La paradossale sensazione di accorato estraniamento che pervade i racconti di Fragile Days è intensificata dal fatto che l’autore li scrive in inglese. «Il thai è una bellissima lingua ma essendo molto onomatopeica da un lato e poco duttile dall’altro impone troppi limiti sul piano narrativo» spiega Bunnag. «Per esempio, non contempla l’uso del condizionale. L’evento ipotetico può essere espresso solo per mezzo di perifrasi e allusioni. Trovo più congeniale scrivere in inglese e far poi tradurre i miei racconti in thai». La scelta potrà apparire strana ma funziona. L’uso inevitabilmente misurato del linguaggio si rivela il riflesso perfetto di una società che rischia di smarrire tragicamente i propri valori. I protagonisti delle storie di Bunnag vengono sempre colti al capolinea della loro esistenza morale, nel momento in cui hanno vissuto abbastanza da fare i conti col passato, in particolare con ciò che hanno perduto o non hanno saputo conservare. Come Ne Sei, il protagonista di The Gambler, che dopo aver sprecato anni ai tavoli da gioco aspettando che la fortuna girasse dalla sua parte, molla le carte per sposare una taciturna ragazza che lo evirerà, una pratica per nulla rara tra le donne tailandesi desiderose di porre fine una volta per tutte alle incessanti scappatelle dei lori mariti. Uomini che tradiscono e umiliano donne pentendosi della loro dissennatezza quando ormai è troppo tardi, donne che si prendono crudeli rivincite oppure, più frequentemente, si ritrovano abbandonate a se stesse, con una o più bocche da sfamare. Sono storie ricorrenti a Bangkok e che gli abitanti di questa città, ricchi o poveri che siano, accettano come un karma. Storie che non operano distinzioni di ceto. La fragilità attraversa ogni strato sociale intrecciando i destini dei pochi eletti alla moltitudine dei diseredati come una delle tante ghirlande di fiori che pendono dagli altari o dagli specchietti retrovisori dei taxi.

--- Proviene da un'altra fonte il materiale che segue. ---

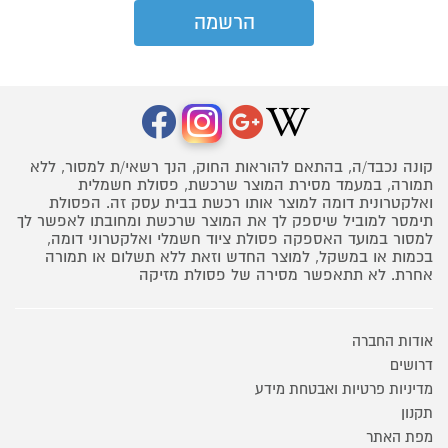
קונה נכבד/ה, בהתאם להוראות החוק, הנך רשאי/ת למסור, ללא
תמורה, במעמד מסירת המוצר שרכשת, פסולת חשמלית
ואלקטרונית דומה למוצר אותו רכשת בבית עסק זה. הפסולת
תימסר למוביל שיספק לך את המוצר שרכשת ומחובתו לאפשר לך
למסור במועד האספקה פסולת ציוד חשמלי ואלקטרוני דומה,
בכמות או במשקל, למוצר החדש וזאת ללא תשלום או תמורה
אחרת. לא תתאפשר מסירה של פסולת מזיקה
אודות החברה
דרושים
מדיניות פרטיות ואבטחת מידע
תקנון
מפת האתר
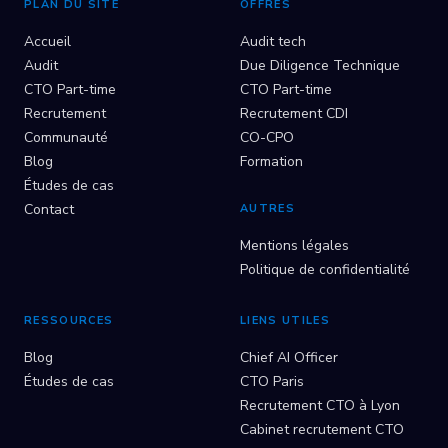
PLAN DU SITE
OFFRES
Accueil
Audit tech
Audit
Due Diligence Technique
CTO Part-time
CTO Part-time
Recrutement
Recrutement CDI
Communauté
CO-CPO
Blog
Formation
Études de cas
Contact
AUTRES
Mentions légales
Politique de confidentialité
RESSOURCES
LIENS UTILES
Blog
Chief AI Officer
Études de cas
CTO Paris
Recrutement CTO à Lyon
Cabinet recrutement CTO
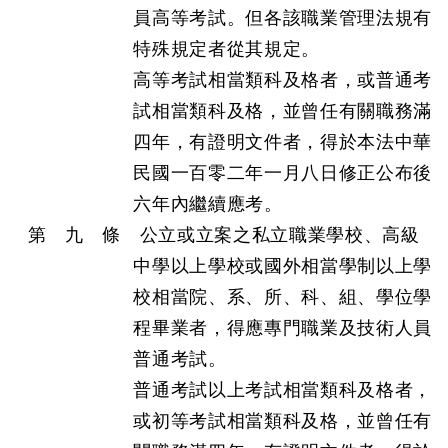
員高等考試。但各該職業管理法規有
特殊規定者從其規定。
高等考試相當類科及格者，或普通考
試相當類科及格，並曾任有關職務滿
四年，有證明文件者，得於本法中華
民國一百零二年一月八日修正公布後
六年內繼續應考。
第 九 條 公立或立案之私立職業學校、高級
中學以上學校或國外相當學制以上學
校相當院、系、所、科、組、學位學
程畢業者，得應專門職業及技術人員
普通考試。
普通考試以上考試相當類科及格者，
或初等考試相當類科及格，並曾任有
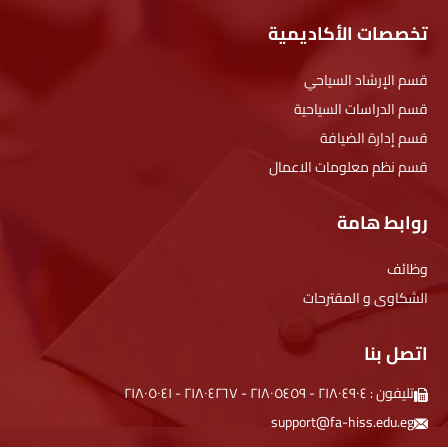
تخصصات الأكاديمية
قسم الإرشاد السياحي
قسم الدراسات السياحية
قسم إدارة الضيافة
قسم نظم معلومات الاعمال
روابط هامة
وظائف
الشكاوى و المقترحات
اتصل بنا
تليفون :
۲۱۸۰٤۹۰٤
-
۲۱۸۰٥٤٥۹
-
۲۱۸۰٤۲٦۷
-
۲۱۸۰٥۰٤۱
support@fa-hiss.edu.eg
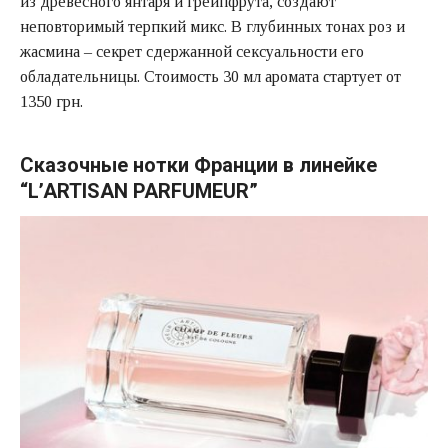
из древесного янтаря и грейпфрута, создают
неповторимый терпкий микс. В глубинных тонах роз и
жасмина – секрет сдержанной сексуальности его
обладательницы. Стоимость 30 мл аромата стартует от
1350 грн.
Сказочные нотки Франции в линейке
“L’ARTISAN PARFUMEUR”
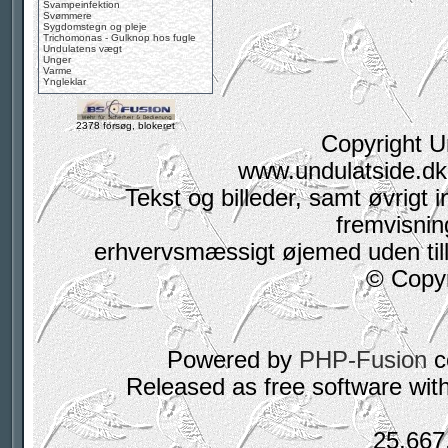
Svampeinfektion
Svømmere
Sygdomstegn og pleje
Trichomonas - Gulknop hos fugle
Undulatens vægt
Unger
Varme
Yngleklar
2378 forsøg, blokeret
Copyright U
www.undulatside.dk 
Tekst og billeder, samt øvrigt i
fremvisning
erhvervsmæssigt øjemed uden tilla
© Copyr
Powered by
PHP-Fusion
c
Released as free software wit
25,667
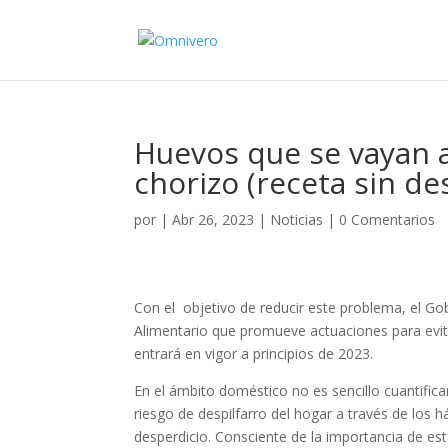
Huevos que se vayan a
chorizo (receta sin de
por
|
Abr 26, 2023
|
Noticias
|
0 Comentarios
Con el objetivo de reducir este problema, el Go
Alimentario que promueve actuaciones para evita
entrará en vigor a principios de 2023.
En el ámbito doméstico no es sencillo cuantificar
riesgo de despilfarro del hogar a través de lo
desperdicio. Consciente de la importancia de est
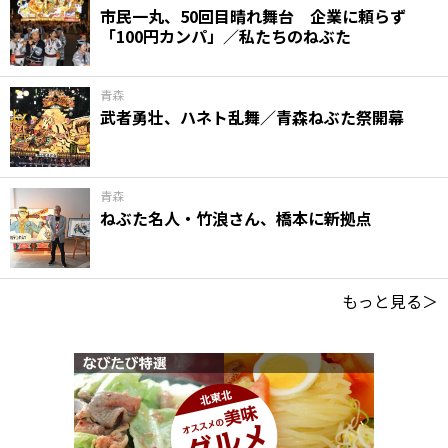
市民一丸、50回目晴れ舞台 企業に頼らず
「100円カンパ」／私たちのねぶた
青森
武者勇壮、ハネト乱舞／青森ねぶた祭開幕
青森
ねぶた名人・竹浪さん、橋本に新拠点
もっと見る＞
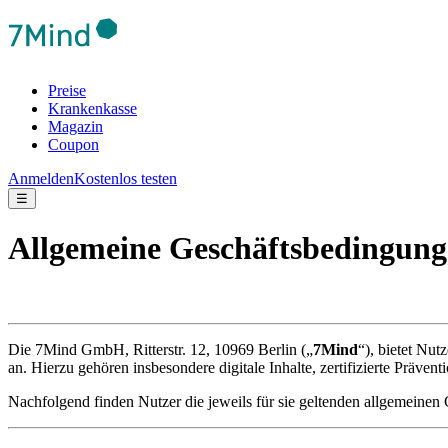
Preise
Krankenkasse
Magazin
Coupon
Anmelden
Kostenlos testen
☰
Allgemeine Geschäftsbedingun
Die 7Mind GmbH, Ritterstr. 12, 10969 Berlin („
7Mind
“), bietet Nut
an. Hierzu gehören insbesondere digitale Inhalte, zertifizierte Präven
Nachfolgend finden Nutzer die jeweils für sie geltenden allgemeine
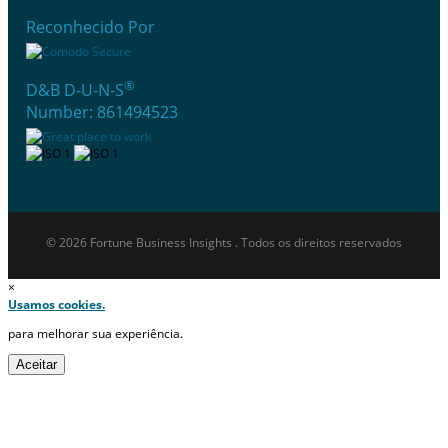
Reconhecido Por
®
D&B D-U-N-S
Number: 861494523
© 2026 Fortune Business Insights . Todos os direitos reservados
×
Usamos cookies.
para melhorar sua experiência.
Aceitar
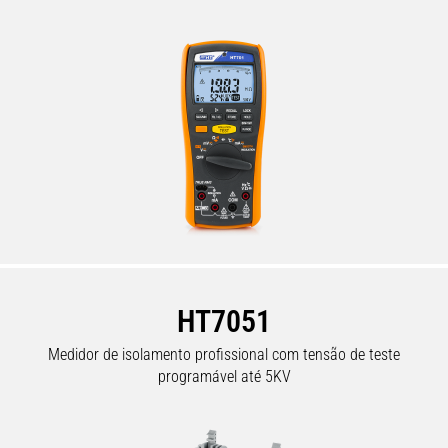
HT7051
Medidor de isolamento profissional com tensão de teste
programável até 5KV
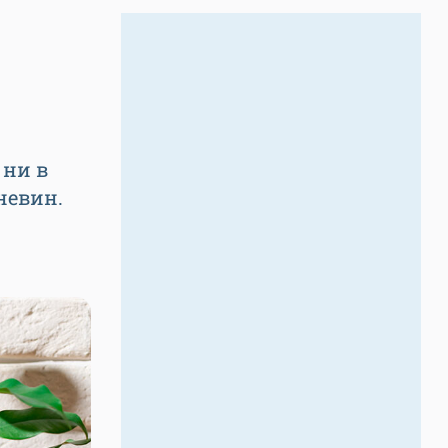
 ни в
невин.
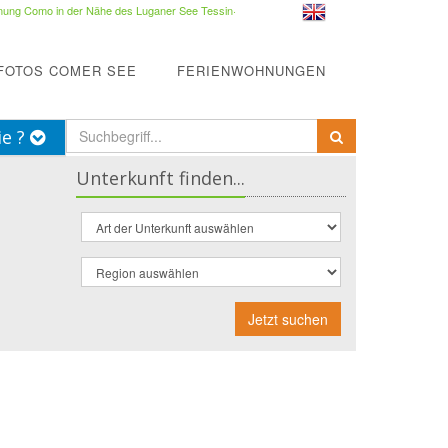
ung Como in der Nähe des Luganer See Tessin
·
FOTOS COMER SEE
FERIENWOHNUNGEN
ie ?
Unterkunft finden...
Jetzt suchen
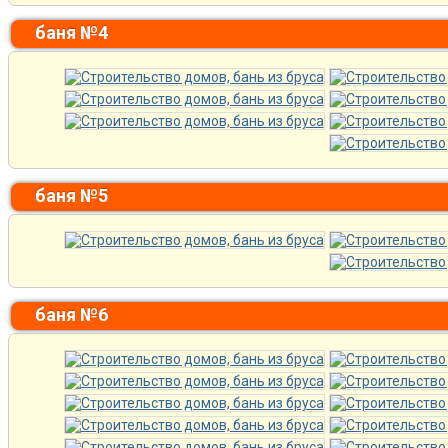
баня №4
баня №5
баня №6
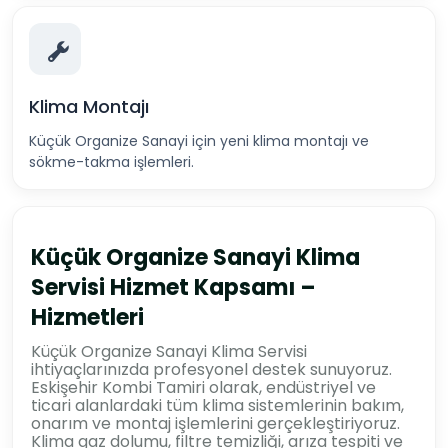
Klima Montajı
Küçük Organize Sanayi için yeni klima montajı ve
sökme-takma işlemleri.
Küçük Organize Sanayi Klima
Servisi Hizmet Kapsamı –
Hizmetleri
Küçük Organize Sanayi Klima Servisi
ihtiyaçlarınızda profesyonel destek sunuyoruz.
Eskişehir Kombi Tamiri olarak, endüstriyel ve
ticari alanlardaki tüm klima sistemlerinin bakım,
onarım ve montaj işlemlerini gerçekleştiriyoruz.
Klima gaz dolumu, filtre temizliği, arıza tespiti ve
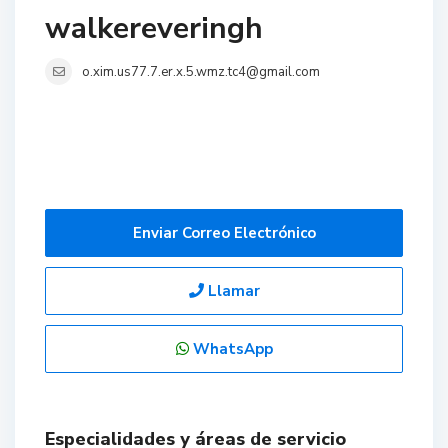
walkereveringh
o.xim.us77.7.er.x.5.wmz.tc4@gmail.com
Enviar Correo Electrónico
Llamar
WhatsApp
Especialidades y áreas de servicio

Proprio nei giorni del nostro incontro (siamo nel maggio del 2007) esce il nuovo libro di Bunnag, ora reperibile anche in traduzione italiana grazie ai tipi di Metropoli d’Asia. «Il mio primo romanzo. Ho aspettato a scriverne uno perché la narrativa esige di essere disciplinatamente folli o disciplinati alla follia». The Naga Journey è la cronaca dell’improbabile amicizia tra persone di diversa estrazione sociale che si ritrovavano a vivere una drammatica esperienza nel corso della cremazione di una noto personalità pubblica. Il modo in cui reagiscono all’evento costringe gli amici a confrontarsi con un passato che finora hanno cercato di evitare. Tutto il romanzo è pervaso dall’allegorica presenza del Naga, l’imprevedibile forza dell’acqua, al contempo fonte di vita e distruzione. Il punto culminante giunge infatti quando Bangkok è minacciata da un’imponente inondazione. In questa apocalittica reminiscenza dello tsumani gli amici troveranno la loro catarsi. Il tragico finale concede però un estremo messaggio di speranza e riconciliazione. Un messaggio che Tew Bunnag intende chiaramente estendere a chiunque passi per Bangkok, che rimanga o che resti in questa città metafora del mondo intero.